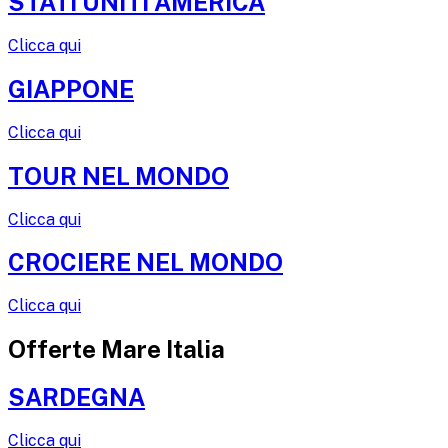
STATI UNITI AMERICA
Clicca qui
GIAPPONE
Clicca qui
TOUR NEL MONDO
Clicca qui
CROCIERE NEL MONDO
Clicca qui
Offerte Mare Italia
SARDEGNA
Clicca qui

= = =

THE TASK = Leave the pictures out. Otherwise, output the listing above exactly.

RESPONSE TO THE TASK =
STATI UNITI AMERICA
Clicca qui
GIAPPONE
Clicca qui
TOUR NEL MONDO
Clicca qui
CROCIERE NEL MONDO
Clicca qui
Offerte Mare Italia
SARDEGNA
Clicca qui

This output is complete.